Problem is, when I boot to Parted Magic (June 2013 version, the last one that still runs on my Pentium II/288 MiB RAM laptop, hence the one I have in immediately usable form), I can't get the drive to stay connected even long enough to finish partitioning and formatting, never mind clone the data from my Kubuntu, Mepis, and shared home partitions to their future homes on the SSD. It seems to stay mounted fine in Kubuntu 14.04 (I did all the partitioning and formatting in KDE Partition Manager), but I can't transfer mounted partitions with a cloning utility (including KDE Partition Manager or gparted copy/paste partition); as I understand it, even dd requires that both partitions be unmounted when copying an entire partition (and dd at command line still makes me nervous; cross up just a little and you can clone your empty drive over your installed OS and not realize it until afterward).

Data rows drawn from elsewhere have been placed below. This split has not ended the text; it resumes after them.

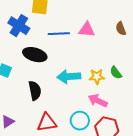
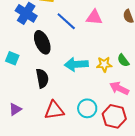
blue line: (59, 34) -> (66, 21), turned 45
black ellipse: (35, 55) -> (42, 42), turned 50
pink arrow: (98, 101) -> (119, 88), moved

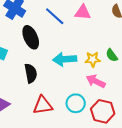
pink arrow: (119, 88) -> (96, 81), moved

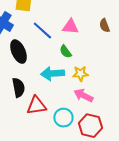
green semicircle: (112, 55) -> (65, 52), moved
red triangle: (43, 105) -> (36, 106), moved

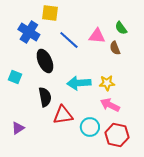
brown semicircle: (104, 26) -> (115, 48), moved
green semicircle: (65, 52) -> (121, 28), moved

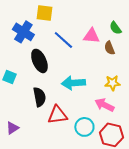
yellow star: (107, 83) -> (112, 83), moved

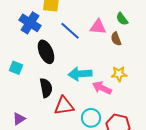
pink arrow: (104, 105) -> (102, 88), moved

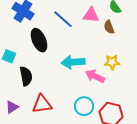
black semicircle: (46, 88) -> (26, 76), moved
red triangle: (64, 106) -> (42, 104), moved

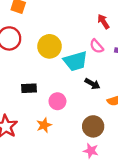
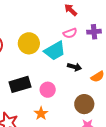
pink semicircle: (97, 46) -> (70, 33), turned -56
black rectangle: (29, 88) -> (20, 84), size x1.5

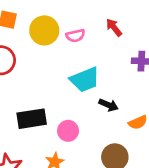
pink semicircle: (70, 33) -> (75, 36), moved
yellow circle: (29, 43) -> (44, 30), moved

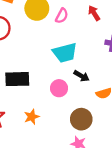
pink semicircle: (75, 36) -> (62, 16), turned -56
pink circle: (68, 131) -> (59, 88), moved

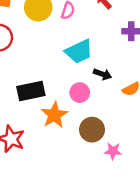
orange star: (32, 117) -> (54, 115), moved, size x1.5
brown circle: (81, 119) -> (92, 130), moved

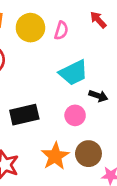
orange star: (54, 115) -> (55, 156), moved

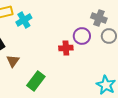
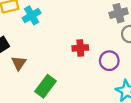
gray cross: (99, 18) -> (119, 13), turned -35
purple circle: (82, 36) -> (109, 61), moved

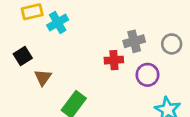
gray cross: (119, 13) -> (134, 41), moved

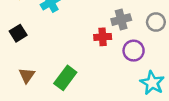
brown triangle: (43, 77) -> (27, 75), moved

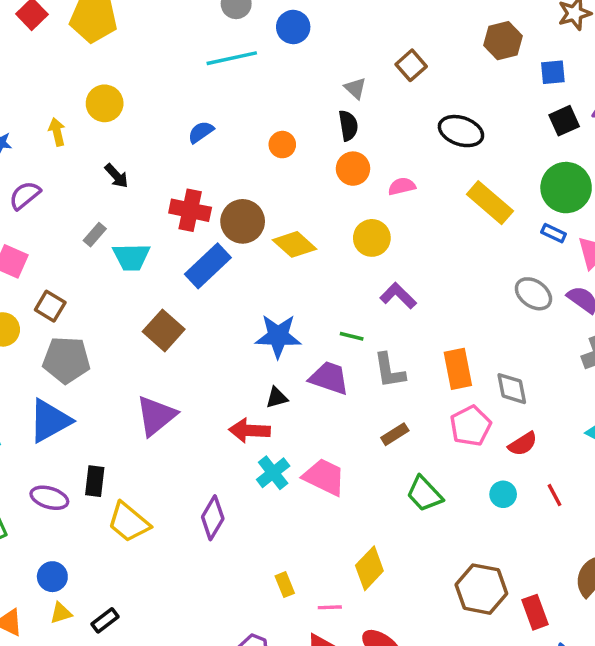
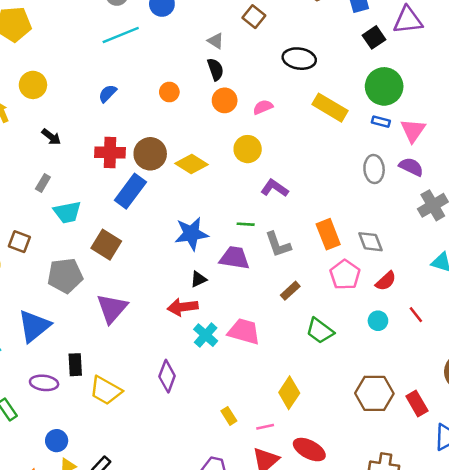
cyan trapezoid: (131, 257) -> (67, 212), moved
gray ellipse: (533, 294) -> (374, 169), turned 60
gray pentagon: (66, 360) -> (65, 276), moved

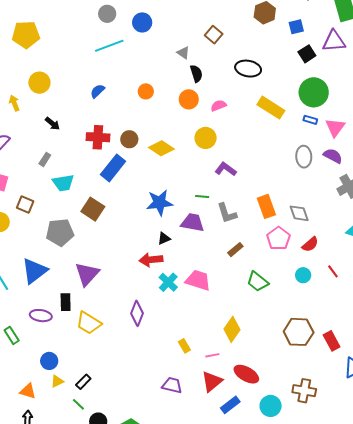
black semicircle: (215, 69) -> (196, 74), moved
brown circle: (150, 154) -> (129, 139), size x0.7
purple triangle: (112, 308) -> (87, 274), moved

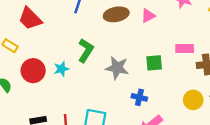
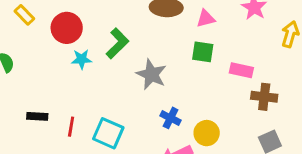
green square: (154, 63) -> (203, 52), moved
red circle: (33, 71) -> (67, 28), moved
yellow circle: (193, 100) -> (207, 133), moved

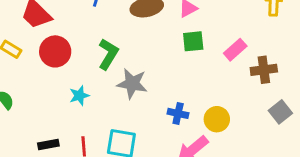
cyan star: (82, 59) -> (79, 96), moved
pink rectangle: (241, 70) -> (235, 50), turned -40
gray star: (151, 74) -> (132, 84), moved

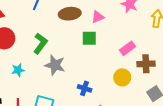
green square: (193, 41) -> (89, 38), moved
yellow circle: (217, 119) -> (122, 77), moved

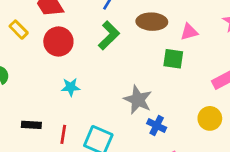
green L-shape: (40, 43) -> (109, 35), moved
gray star: (55, 65) -> (138, 100), moved

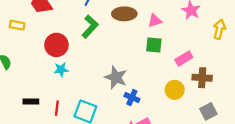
yellow rectangle: (19, 30) -> (17, 25), turned -32
red circle: (58, 41) -> (56, 45), moved
green square: (173, 59) -> (154, 45), moved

This is on my Core2Quad system, with MSI P6NGML motherboard (about six years old, and not cutting edge then); the ports are, as far as I know, USB 2.0; every reference I've found online to problems like this appears to be with USB 3 ports, but I presume it's the same issue: the drive is powering down even while it's mounted on the Live OS I'm trying to use to clone the partitions, causing write errors that terminate (for instance) Clonezilla. The drive is a Transcend SSD340, SATA 300 256 GB (should be backward compatible with even SATA 1.0 controllers, right?) and the test connector I'm using is only about a year old, so ought to be at least SATA 2.0.

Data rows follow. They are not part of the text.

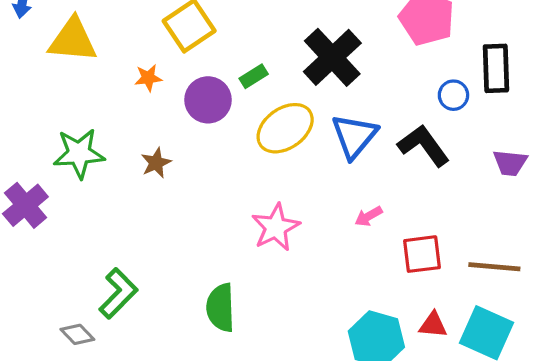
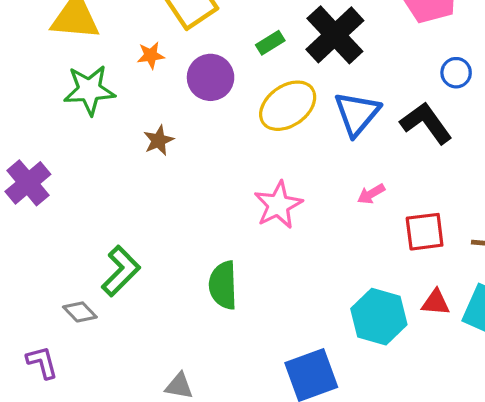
green rectangle: (254, 76) -> (270, 43), moved
green star: (79, 153) -> (89, 90), moved

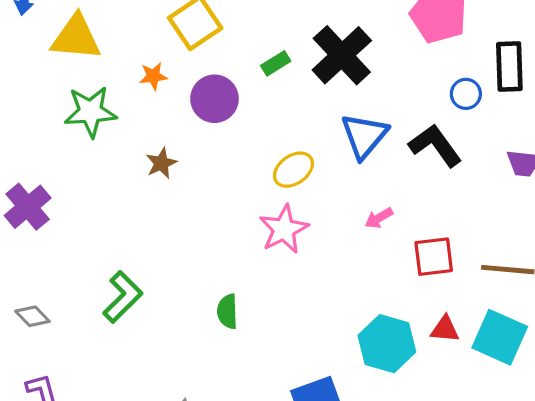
yellow ellipse: (288, 106) -> (293, 170), moved, size x0.7
green semicircle: (223, 285) -> (227, 311), size x0.7
gray diamond: (80, 312) -> (32, 316), moved

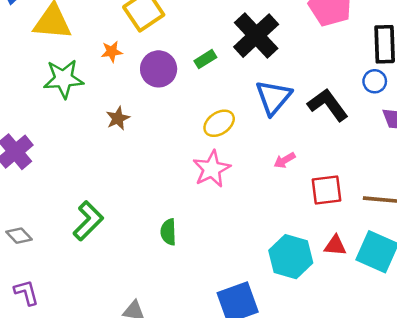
green rectangle: (276, 63) -> (205, 59), moved
blue circle: (466, 94) -> (375, 81), moved

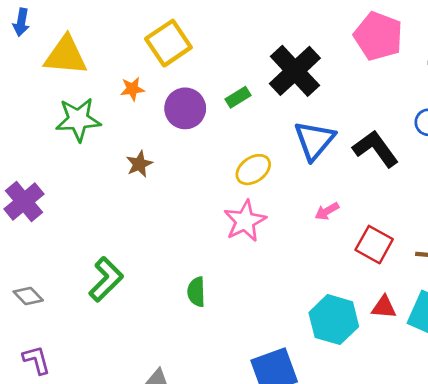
red square: (327, 190) -> (374, 245), turned 36

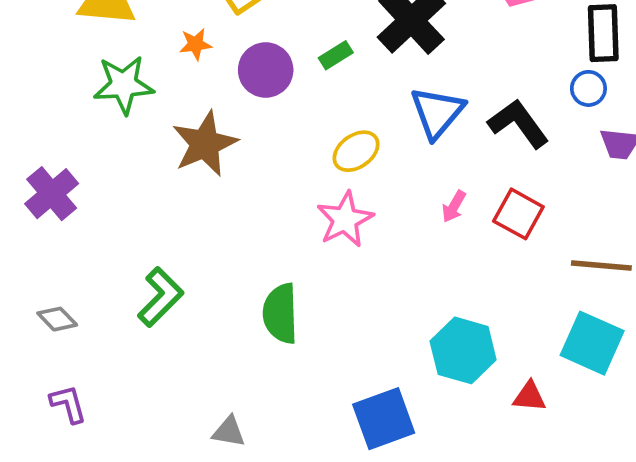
brown star: (139, 164) -> (205, 144), size x1.8
pink arrow: (327, 211) -> (454, 207), turned -30
red square: (374, 245) -> (518, 214), moved
green semicircle: (196, 292) -> (280, 314), size x1.5
red triangle: (384, 307) -> (529, 397), moved

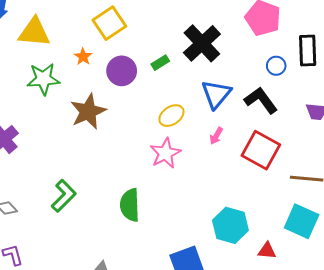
orange star: (196, 44) -> (83, 57), turned -30
blue circle: (588, 88) -> (276, 66), moved
pink arrow: (454, 207) -> (216, 136), moved
red square: (518, 214) -> (261, 150), size x1.4

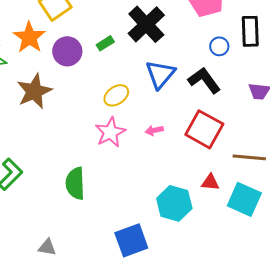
orange star: (83, 57) -> (29, 37), size x1.8
pink arrow: (216, 136) -> (154, 130), moved, turned 48
red triangle: (267, 251) -> (210, 182), moved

Complicating this situation is that only one of the two front panel USB ports works (I've never been able to get the single-connector wires for the other port connected in the proper order on the motherboard header; they're different color coding from the ones on the working port and the header pins might or might not be wired in the opposite order as well), and all my back panel USB ports are filled (and the wire tangle back there makes it a PITA to temporarily replace one of them); that means I can't readily boot Kubuntu from USB while the SSD is connected (I should be able to do so once the SSD is internal, so if nothing else works in a few days, I'll be able to finish the data transfer then).

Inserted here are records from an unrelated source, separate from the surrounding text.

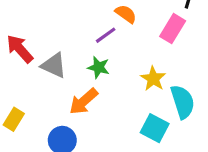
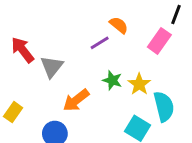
gray triangle: (54, 65) -> (52, 67), turned 40
green star: (99, 67) -> (112, 80), moved

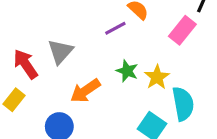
red arrow: (23, 50) -> (26, 64), moved

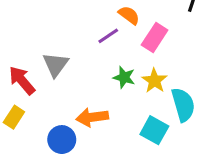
pink rectangle: (182, 30) -> (155, 38), moved
orange arrow: (85, 91) -> (92, 117), moved, turned 32

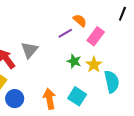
orange arrow: (92, 117) -> (49, 99), moved, turned 84
cyan square: (154, 130) -> (77, 96), moved
blue circle: (62, 140) -> (15, 99), moved

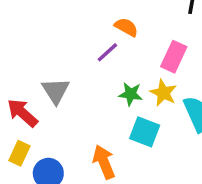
pink rectangle: (96, 36) -> (174, 57), moved
cyan square: (77, 96) -> (145, 132), moved

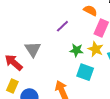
orange semicircle: (126, 27) -> (90, 11), moved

Related question: am I correct in understanding that SATA drive order is dependent on which motherboard connector is used, i.e. to get the new SSD to become /dev/sda and ensure the existing 1 TB SATA drive is /dev/sdb, I'll need to connect the SSD to SATA0 (as well as updating fstab accordingly)? Currently, Kubuntu is on a PATA drive, which Kubuntu sees as /dev/sda (even though every other OS I've booted sees the SATA 1 TB as /dev/sda and the PATA drive as /dev/sdb) -- how can I ensure that the PATA drive gets pushed down to /dev/sdc after I'm booting from the SSD; will just correct fstab entry do that?